Agaché la cabeza. De repente, había sentido unas punzadas de ansiedad en el estómago.
—¿Creéis que mis padres están metidos es este asunto? —pregunté, y la voz me tembló solo de pensar en esa posibilidad.
—Puede ser —dijo Callie—. Pero no olvides que nuestros nombres también están en esa lista, y nosotros no somos precisamente conspiradores, ¿verdad?
—Vale, bien, ¿y cómo explicáis que hay visto una foto de Thomhill con la pulsera de hospital en forma de anillo que encontramos en la caja de Amanda?
—¿Estaba en el despacho de tus padres? —preguntó Callie.

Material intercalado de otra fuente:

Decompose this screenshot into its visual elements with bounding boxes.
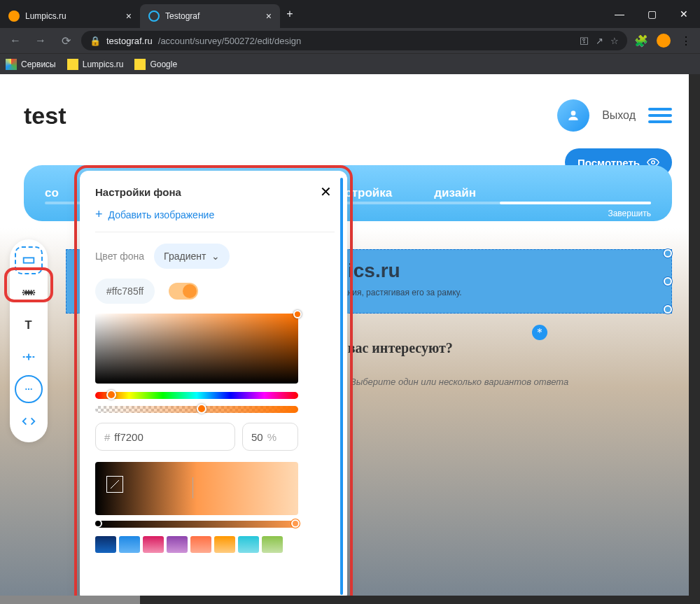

—Sí, escondida debajo de una vasija — expliqué.
—¿¡Qué!? —exclamó Hal.
—Lo que oyes —dije—. Estuve a punto de tirarla sin querer y fue entonces cuando vi que tenía una foto debajo. Y pegada con celo, además. ¿Cómo es posible? Ni siquiera sabía que mis padres conocían a nuestro subdirector.

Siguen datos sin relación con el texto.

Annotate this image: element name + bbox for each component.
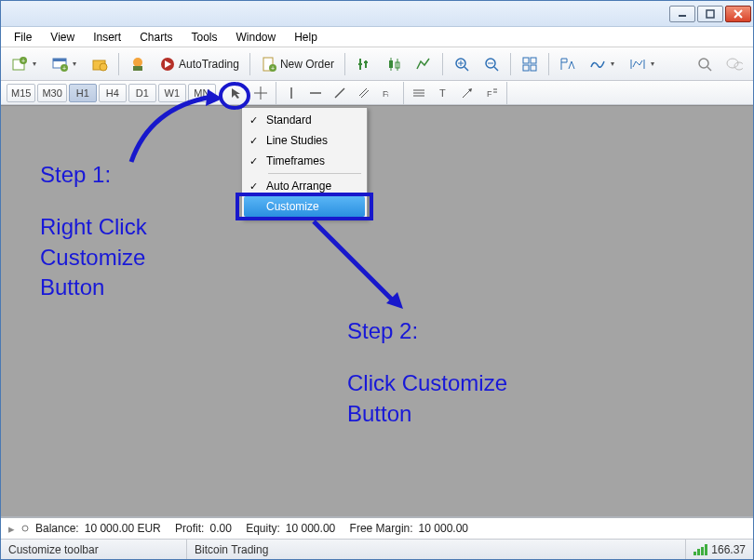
signal-icon — [693, 544, 708, 555]
autotrading-label: AutoTrading — [179, 58, 239, 71]
annotation-arrow-1 — [122, 89, 234, 173]
profit-label: Profit: — [175, 522, 204, 535]
svg-marker-64 — [206, 89, 222, 106]
svg-text:+: + — [271, 65, 275, 72]
context-item-timeframes[interactable]: Timeframes — [244, 151, 365, 171]
new-chart-icon: + — [11, 56, 28, 73]
toolbar-separator — [442, 53, 443, 75]
menu-help[interactable]: Help — [287, 29, 325, 46]
svg-text:F: F — [487, 89, 492, 99]
tile-windows-button[interactable] — [517, 52, 543, 76]
svg-point-41 — [699, 59, 708, 68]
svg-line-52 — [361, 90, 369, 98]
context-item-standard[interactable]: Standard — [244, 110, 365, 130]
toolbar-separator — [118, 53, 119, 75]
menu-charts[interactable]: Charts — [132, 29, 180, 46]
svg-point-13 — [133, 58, 142, 67]
svg-text:+: + — [21, 58, 25, 64]
folder-coin-icon — [91, 56, 108, 73]
horizontal-line-tool[interactable] — [304, 84, 327, 102]
chat-icon — [726, 56, 743, 73]
minimize-button[interactable] — [669, 6, 695, 22]
menubar: File View Insert Charts Tools Window Hel… — [1, 27, 753, 47]
terminal-bar: ▸ Balance: 10 000.00 EUR Profit: 0.00 Eq… — [1, 516, 753, 539]
svg-line-58 — [463, 90, 470, 98]
candlestick-button[interactable] — [381, 52, 407, 76]
new-chart-button[interactable]: + ▾ — [7, 52, 43, 76]
chart-workspace[interactable]: Standard Line Studies Timeframes Auto Ar… — [1, 105, 753, 516]
svg-line-33 — [494, 67, 498, 71]
balance-label: Balance: — [35, 522, 79, 535]
equidistant-tool[interactable] — [408, 84, 430, 102]
zoom-out-button[interactable] — [478, 52, 505, 76]
toolbar-separator — [403, 82, 404, 104]
new-order-label: New Order — [280, 58, 334, 71]
svg-text:+: + — [62, 65, 66, 72]
timeframe-m15[interactable]: M15 — [7, 84, 35, 102]
context-separator — [268, 173, 361, 174]
toolbar-separator — [344, 53, 345, 75]
crosshair-tool[interactable] — [249, 84, 272, 102]
market-watch-button[interactable] — [87, 52, 113, 76]
toolbar-context-menu: Standard Line Studies Timeframes Auto Ar… — [241, 107, 368, 220]
menu-file[interactable]: File — [7, 29, 39, 46]
bar-chart-icon — [356, 56, 372, 73]
indicator-button-1[interactable] — [555, 52, 581, 76]
zoom-in-button[interactable] — [449, 52, 475, 76]
channel-tool[interactable] — [353, 84, 375, 102]
channel-fibo-tool[interactable]: F — [480, 84, 503, 102]
svg-rect-35 — [523, 58, 529, 63]
menu-tools[interactable]: Tools — [184, 29, 225, 46]
context-item-customize[interactable]: Customize — [244, 196, 365, 217]
arrow-tool[interactable] — [456, 84, 478, 102]
autotrading-button[interactable]: AutoTrading — [155, 52, 244, 76]
svg-point-67 — [22, 526, 28, 531]
svg-rect-14 — [133, 66, 142, 71]
expert-advisor-button[interactable] — [125, 52, 151, 76]
indicator-button-3[interactable]: ▾ — [625, 52, 661, 76]
status-left: Customize toolbar — [1, 540, 187, 559]
zoom-out-icon — [483, 56, 500, 73]
search-button[interactable] — [692, 52, 718, 76]
indicator-button-2[interactable]: ▾ — [585, 52, 621, 76]
window-controls — [669, 6, 751, 22]
toolbar-separator — [510, 53, 511, 75]
menu-view[interactable]: View — [43, 29, 82, 46]
trendline-tool[interactable] — [329, 84, 351, 102]
equity-value: 10 000.00 — [286, 522, 335, 535]
menu-insert[interactable]: Insert — [86, 29, 128, 46]
profiles-button[interactable]: + ▾ — [47, 52, 83, 76]
search-icon — [696, 56, 713, 73]
timeframe-h1[interactable]: H1 — [69, 84, 97, 102]
vertical-line-tool[interactable] — [280, 84, 303, 102]
svg-rect-69 — [697, 549, 700, 555]
status-right-value: 166.37 — [711, 543, 746, 556]
toolbar-separator — [506, 82, 507, 104]
new-order-button[interactable]: + New Order — [256, 52, 339, 76]
svg-line-51 — [359, 88, 367, 96]
svg-text:Fᵢ: Fᵢ — [383, 89, 390, 99]
fibo-tool[interactable]: Fᵢ — [377, 84, 399, 102]
advisor-icon — [129, 56, 146, 73]
chevron-down-icon: ▾ — [649, 60, 656, 68]
period-icon — [629, 56, 646, 73]
context-item-line-studies[interactable]: Line Studies — [244, 130, 365, 151]
svg-rect-71 — [705, 544, 707, 555]
maximize-button[interactable] — [697, 6, 723, 22]
context-item-autoarrange[interactable]: Auto Arrange — [244, 176, 365, 196]
svg-point-12 — [100, 63, 107, 71]
annotation-step1: Step 1: Right ClickCustomizeButton — [40, 160, 147, 303]
timeframe-m30[interactable]: M30 — [37, 84, 66, 102]
community-button[interactable] — [721, 52, 747, 76]
bar-chart-button[interactable] — [351, 52, 377, 76]
chevron-down-icon: ▾ — [609, 60, 616, 68]
text-tool[interactable]: T — [432, 84, 454, 102]
balance-value: 10 000.00 EUR — [85, 522, 161, 535]
svg-line-29 — [465, 67, 468, 71]
menu-window[interactable]: Window — [229, 29, 284, 46]
chevron-down-icon: ▾ — [31, 60, 38, 68]
status-right: 166.37 — [686, 540, 753, 559]
profit-value: 0.00 — [209, 522, 231, 535]
line-chart-button[interactable] — [411, 52, 437, 76]
close-button[interactable] — [725, 6, 751, 22]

—¿Estás segura de que el de la foto era Thornhill? —preguntó Hal. —Segurísima.
—¿Y crees que el anillo que llevaba era una pulsera de hospital? — preguntó Callie—. Igual por el tamaño de la foto te ha parecido que…
—Se veía perfectamente, chicos —dije, cada vez más histérica—. Era una foto en primer plano de la cara de Thornhill apoyada en su mano. No pude ver qué ponía en la etiqueta, pero, creedme, era evidente que se trataba de la pulsera de un hospital.

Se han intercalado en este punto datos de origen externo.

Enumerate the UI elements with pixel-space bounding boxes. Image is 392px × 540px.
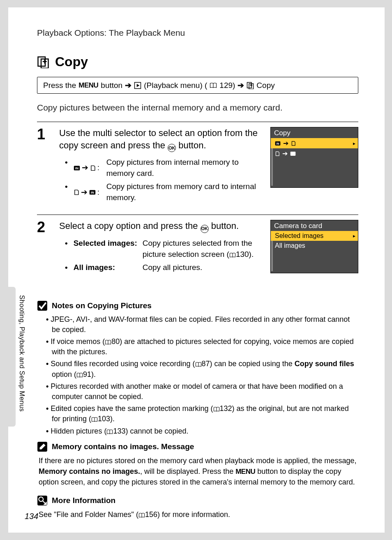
list-item: ➔ : Copy pictures from internal memory t… [65, 157, 259, 179]
intro-text: Copy pictures between the internal memor… [37, 103, 358, 113]
option-label: Selected images: [74, 238, 139, 260]
more-info-paragraph: See "File and Folder Names" (156) for mo… [37, 509, 358, 520]
page-title: Copy [55, 54, 88, 69]
copy-icon [37, 56, 49, 68]
item-text: Copy pictures selected from the picture … [143, 238, 259, 260]
book-icon [105, 340, 111, 345]
more-info-icon [37, 495, 48, 506]
direction-icon-group: ➔ : [74, 157, 103, 179]
divider [37, 215, 358, 215]
navigation-path: Press the MENU button ➔ (Playback menu) … [37, 77, 358, 94]
camera-screen-options: Camera to card Selected images All image… [270, 220, 358, 273]
list-item: ➔ : Copy pictures from memory card to in… [65, 181, 259, 203]
book-icon [229, 253, 236, 258]
note-item: JPEG-, AVI-, and WAV-format files can be… [46, 314, 358, 335]
note-item: Pictures recorded with another make or m… [46, 381, 358, 402]
book-icon [195, 362, 202, 367]
note-item: Edited copies have the same protection m… [46, 404, 358, 424]
book-icon [210, 83, 217, 88]
path-text: button [101, 81, 122, 90]
breadcrumb: Playback Options: The Playback Menu [37, 28, 358, 38]
playback-icon [134, 82, 141, 89]
arrow-icon: ➔ [238, 81, 244, 90]
step-heading: Use the multi selector to select an opti… [59, 127, 259, 152]
list-item: Selected images: Copy pictures selected … [65, 238, 259, 260]
book-icon [213, 407, 220, 412]
notes-title: Notes on Copying Pictures [52, 301, 152, 310]
screen-item: ➔ [271, 148, 358, 159]
step-text: button. [178, 140, 206, 150]
option-label: All images: [74, 262, 139, 273]
book-icon [76, 373, 83, 378]
list-item: All images: Copy all pictures. [65, 262, 259, 273]
check-icon [37, 300, 48, 311]
note-item: Sound files recorded using voice recordi… [46, 359, 358, 379]
message-paragraph: If there are no pictures stored on the m… [37, 455, 358, 488]
menu-button-label: MENU [78, 81, 98, 90]
page-number: 134 [25, 512, 38, 521]
step-number: 1 [37, 127, 48, 142]
screen-item-selected: Selected images [271, 231, 358, 241]
book-icon [91, 417, 98, 422]
screen-title: Copy [271, 127, 358, 138]
step-text: button. [211, 221, 239, 231]
copy-icon [247, 82, 254, 89]
note-item: If voice memos (80) are attached to pict… [46, 337, 358, 357]
menu-button-label: MENU [235, 468, 255, 475]
item-text: Copy pictures from internal memory to me… [106, 157, 259, 179]
item-text: Copy pictures from memory card to intern… [106, 181, 259, 203]
direction-icon-group: ➔ : [74, 181, 103, 203]
camera-screen-copy: Copy ➔ ➔ [270, 127, 358, 188]
ok-button-icon: OK [168, 144, 176, 152]
path-text: Copy [256, 81, 274, 90]
page-ref: 129) [219, 81, 235, 90]
more-info-title: More Information [52, 496, 115, 505]
note-item: Hidden pictures (133) cannot be copied. [46, 426, 358, 436]
step-text: Use the multi selector to select an opti… [59, 128, 258, 150]
divider [37, 122, 358, 122]
message-title: Memory contains no images. Message [52, 442, 194, 451]
pencil-icon [37, 441, 48, 452]
screen-item-selected: ➔ [271, 138, 358, 148]
path-text: (Playback menu) ( [144, 81, 207, 90]
ok-button-icon: OK [201, 225, 209, 233]
step-heading: Select a copy option and press the OK bu… [59, 220, 259, 233]
book-icon [106, 429, 113, 434]
step-number: 2 [37, 220, 48, 275]
step-text: Select a copy option and press the [59, 221, 201, 231]
screen-item: All images [271, 241, 358, 251]
path-text: Press the [43, 81, 76, 90]
arrow-icon: ➔ [125, 81, 131, 90]
item-text: Copy all pictures. [143, 262, 203, 273]
screen-title: Camera to card [271, 220, 358, 231]
book-icon [138, 513, 145, 518]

—Bueno, pero puede que no sea la de Amanda. Igual pertenece a otra persona —aventuró Hal.
—¿Pero tú te estás oyendo? —exclamé perdiendo la paciencia—. ¿Cuántas pulseras de hospital en forma de anillo has visto en tu vida? Sea como sea, Thornhill está metido en esto mucho más de lo que pensábamos.
—O al menos está conectado de alguna forma con alguien llamado Ariel Feckerdol —dijo Hal citando el nombre que aparecía en la pulsera de la caja de Amanda.
—Y esa tal Ariel también tiene que estar relacionada con Amanda — añadió Callie—. Si no, ¿por qué guardaría en la caja esa pulsera?
Alguien llamó a la puerta y, un segundo después, la hermana pequeña de Hal, Cornelia, se asomó a la habitación.
Sin esperar respuesta ni permiso para unirse a nosotros, se sentó en la cama de Hal y abrió el portátil que llevaba bajo el brazo.
—Hace mucho que no actualizamos la página.
Cornelia estaba en sexto de primaria, pero actuaba como si fuera una detective de esos que salen en CSI. Era un auténtico genio en diseño gráfico y fue ella quien nos ayudó a crear la web del Proyecto Amanda.
—¿Es que no ves que estamos hablando? —dijo Hal.
—Sí, y mientras vosotros perdéis el tiempo hablando, los días pasan y Amanda sigue sin aparecer. Así pues, ¿hay algún comentario, detalle o pista nueva que queráis compartir conmigo?
Y dicho esto, puso los dedos sobre el teclado, lista para transcribir lo que le fuéramos a contar.
—No le hagas caso a tu hermano —le dije, sentándome a su lado—. Me alegro de verte, peque. ¿Qué has añadido a la web desde la última vez que nos vimos?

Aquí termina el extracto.